Note: You may use the fact that the altitude of an isosceles triangle drawn to the unequal side bisects the unequal side.
We will call the top triangle \(\triangle ABD\) and the bottom triangle \(\triangle BCD\), having common base \(BD\). Let \(E\) be on \(BD\) such that \(AE\) is an altitude of \(\triangle ABD\). Then, since \(\triangle ABD\) is isosceles, \(BE = DE\). Notice that \(CE\) must also be an altitude of \(\triangle BCD\), because if \(F\) is the point on \(BD\) such that \(CF\) is an altitude of \(\triangle BCD\), then \(BF = DF\). Since both \(E\) and \(F\) bisect \(BD\), it must be the case that \(F\) and \(E\) represent the same point. Let \(AE=x\). Then \(CE=2x\), and \(BD=\left(\frac{3}{4}\right)(2x)=\frac{3}{2}x\).
We can use the area of \(ABCD\) to determine the value of \(x\). \[\begin{aligned} \text{Area of }ABCD &= \text{Area of } \triangle ABD + \text{Area of }\triangle BCD\\ &= \left(\frac{1}{2}\right)(BD)(AE) + \left(\frac{1}{2}\right)(BD)(CE) \end{aligned}\] Therefore, \[\begin{aligned} 576 &= \left(\frac{1}{2}\right) \left(\frac{3}{2}x\right)(x) + \left(\frac{1}{2}\right) \left(\frac{3}{2}x\right)(2x)\\ &= \frac{3x^2}{4} + \frac{6x^2}{4}\\ &= \frac{9x^2}{4}\\ x^2 &= \frac{576 \times 4}{9}= 256 \end{aligned}\]
Thus, \(x=16\), since \(x>0\). Thus, \(AE=16\), \(CE=2x=32\) and \(BD=\frac{3}{2}x=24\).
Now to find the perimeter of \(ABCD\), we need to find the lengths of the sides.

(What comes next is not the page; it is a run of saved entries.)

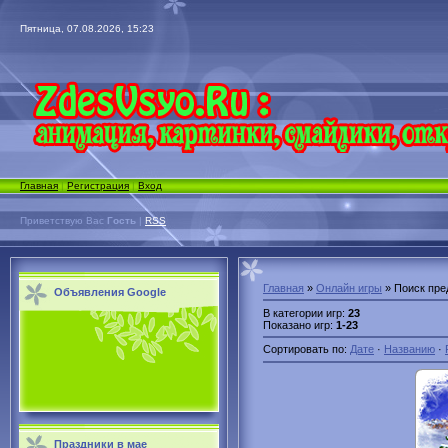
Пятница, 07.08.2026, 15:23
Главная
|
Регистрация
|
Вход
Приветствую Вас
Гость
|
RSS
Главная
»
Онлайн игры
» Поиск пре
Объявления Google
В категории игр
:
23
Показано игр
:
1-23
Сортировать по
:
Дате
·
Названию
·
Праздники в мае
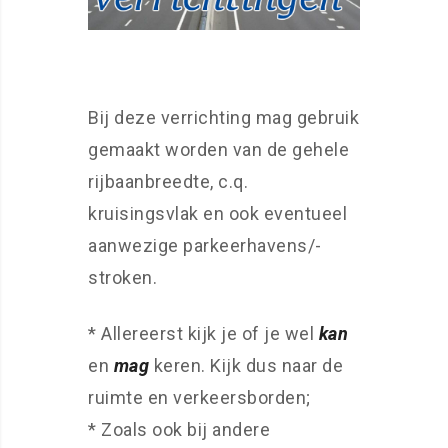
Bij deze verrichting mag gebruik
gemaakt worden van de gehele
rijbaanbreedte, c.q.
kruisingsvlak en ook eventueel
aanwezige parkeerhavens/-
stroken.
* Allereerst kijk je of je wel
kan
en
mag
keren. Kijk dus naar de
ruimte en verkeersborden;
* Zoals ook bij andere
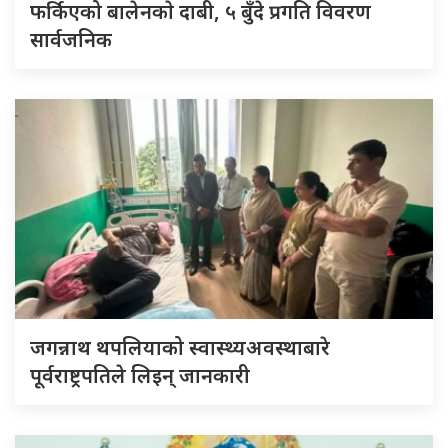
फर्किएको बालेनकाे दाबी, ५ बुँदे प्रगति विवरण
सार्वजनिक
जगन्नाथ थपलियाको स्वास्थ्यअवस्थाबारे
पूर्वराष्ट्रपतिले लिइन् जानकारी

Since \(\triangle ABD\) is isosceles, it follows that \(AE\) bisects \(BD\). Thus, \(DE= \frac{1}{2}BD =\frac{24}{2}=12\). Using the Pythagorean Theorem in \(\triangle AED\), \[\begin{aligned} AD^2 &= AE^2+DE^2\\ &= 16^2 + 12^2\\ &=400 \end{aligned}\] Thus \(AD=20\), since \(AD>0\). Since \(\triangle ABD\) is isosceles, \(AB=AD=20\).
Using the Pythagorean Theorem in \(\triangle CED\), \[\begin{aligned} CD^2 &= CE^2+DE^2\\ &= 32^2 + 12^2\\ &=1168 \end{aligned}\] Thus \(CD=\sqrt{1168}\), since \(CD>0\). Since \(\triangle BCD\) is isosceles, \(BC=CD=\sqrt{1168}\).
Therefore, the perimeter of \(ABCD\) equals \(AD+AB+BC+CD=20+20+\sqrt{1168}+\sqrt{1168}=40+2\sqrt{1168}\approx 108.35\).
Note that we can simplify \(\sqrt{1168}\) as follows: \[\sqrt{1168}=\sqrt{16 \times 73}=4\sqrt{73}\] Therefore, the exact perimeter is \(40+2\sqrt{1168}=40+2(4\sqrt{73})=40+8\sqrt{73}\).